Dalmatia, Museum, Roman art

Artefact: Fish-shaped Glass Bottle from the Roman necropolis of Iader (Zadar)

While I finished working on my next blog entry about Classical Pula (Croatia), I started a new weekly post called Artefact of the Week. Not only have I been lucky enough to explore many ancient sites through my archaeology travels, but I have also been fortunate to visit many museums.

Let’s begin with this beautiful bottle in the shape of a fish on display at the new Museum of Ancient Glass in Zadar (however, this photo was taken at the Glass exhibition currently being held in different museums in Zagreb). It was found at the Roman necropolis of Iader (Zadar) during archaeological excavations in 2005 and dates from the second half of the first century AD.

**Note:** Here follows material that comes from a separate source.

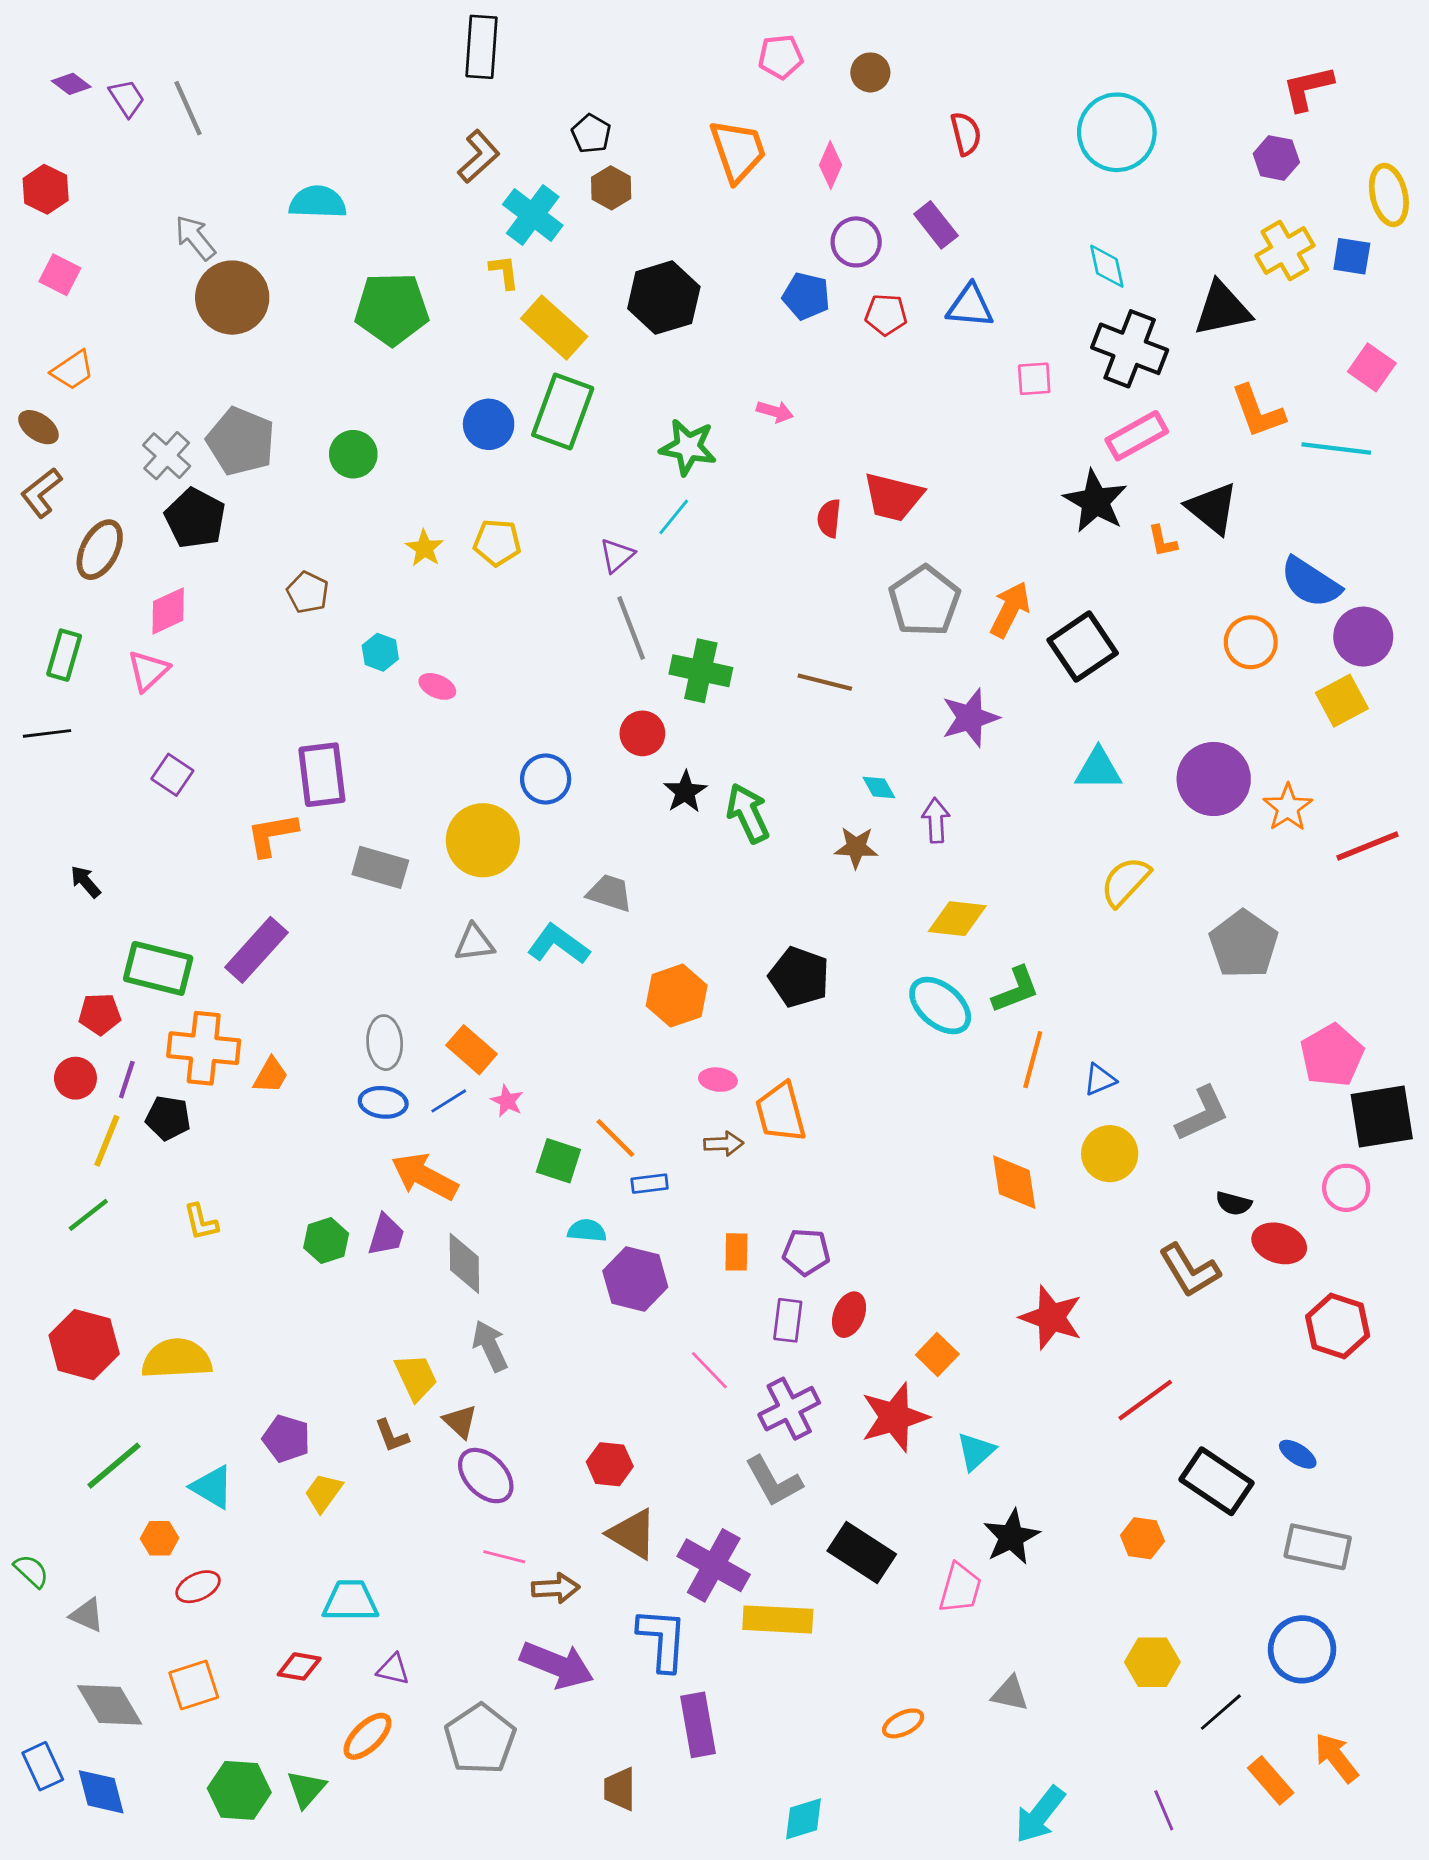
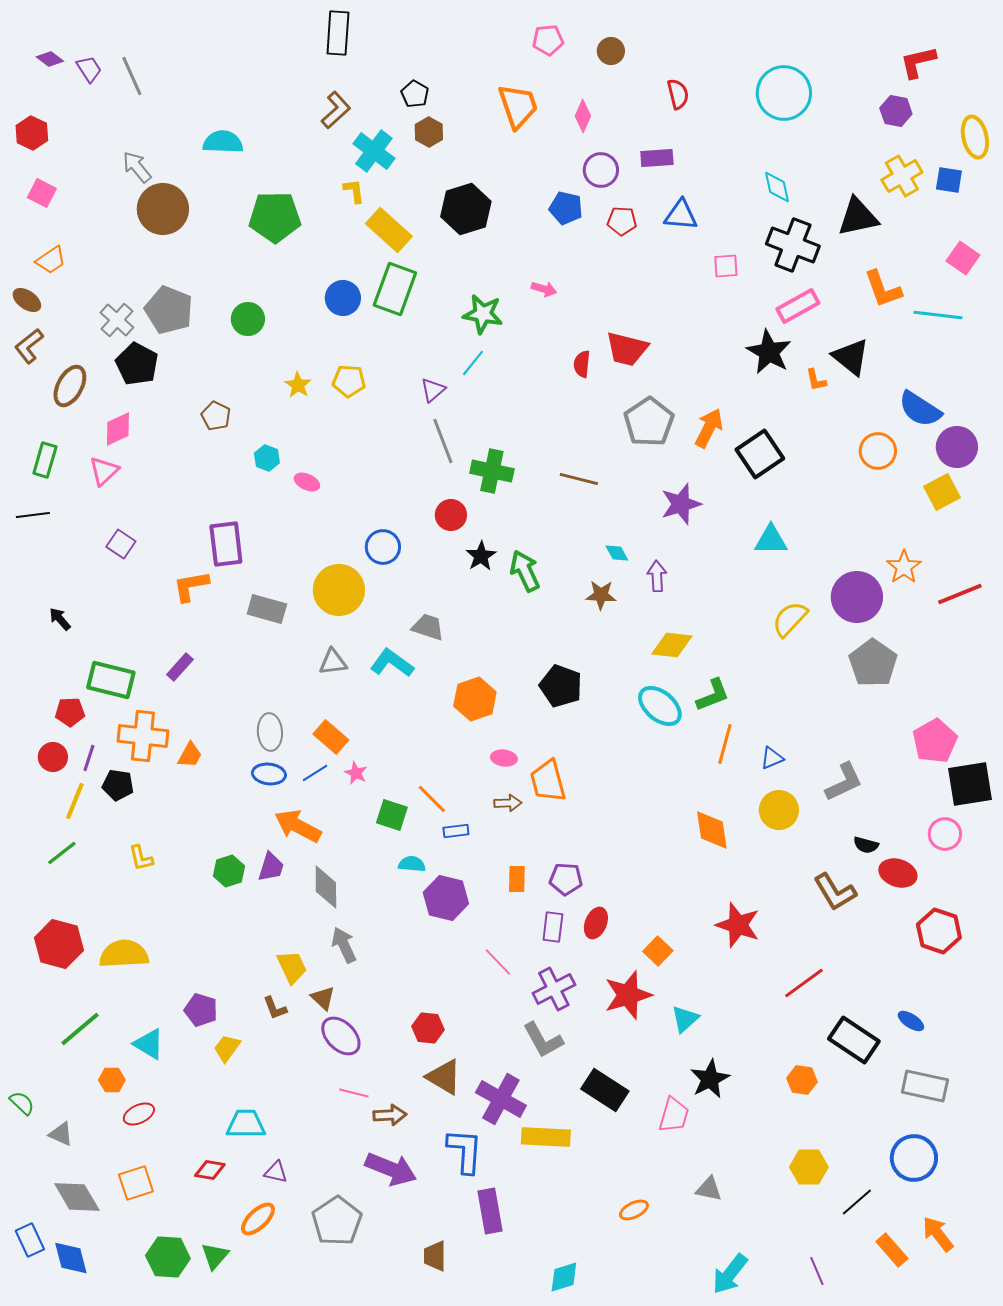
purple rectangle: (936, 225) -> (657, 158), turned -56
purple circle: (1214, 779) -> (857, 597), moved
purple rectangle: (256, 950) -> (180, 667), size x0.6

Fish-shaped Glass Bottle, from Iader Roman necropolis, grave 59, 2nd half of 1st century AD, Museum of Ancient Glass, Zadar © Carole Raddato
Fish-shaped Glass Bottle, Museum of Ancient Glass, Zadar
© Carole Raddato

According to the Archaeologica Adriatica journal, two of the eight examples of these bottles were found in the Croatian littoral. Since none of the findspots was located in the western part of the Roman Empire (places of discovery are Greece, Romania, and Croatia), it is believed that fish-shaped relief bottles were created in the eastern Mediterranean, most likely in the Syrian glassmaking workshops in the first century AD when small Syrian relief bottles in vegetal and anthropomorphous shapes with relief decoration were very popular  (source).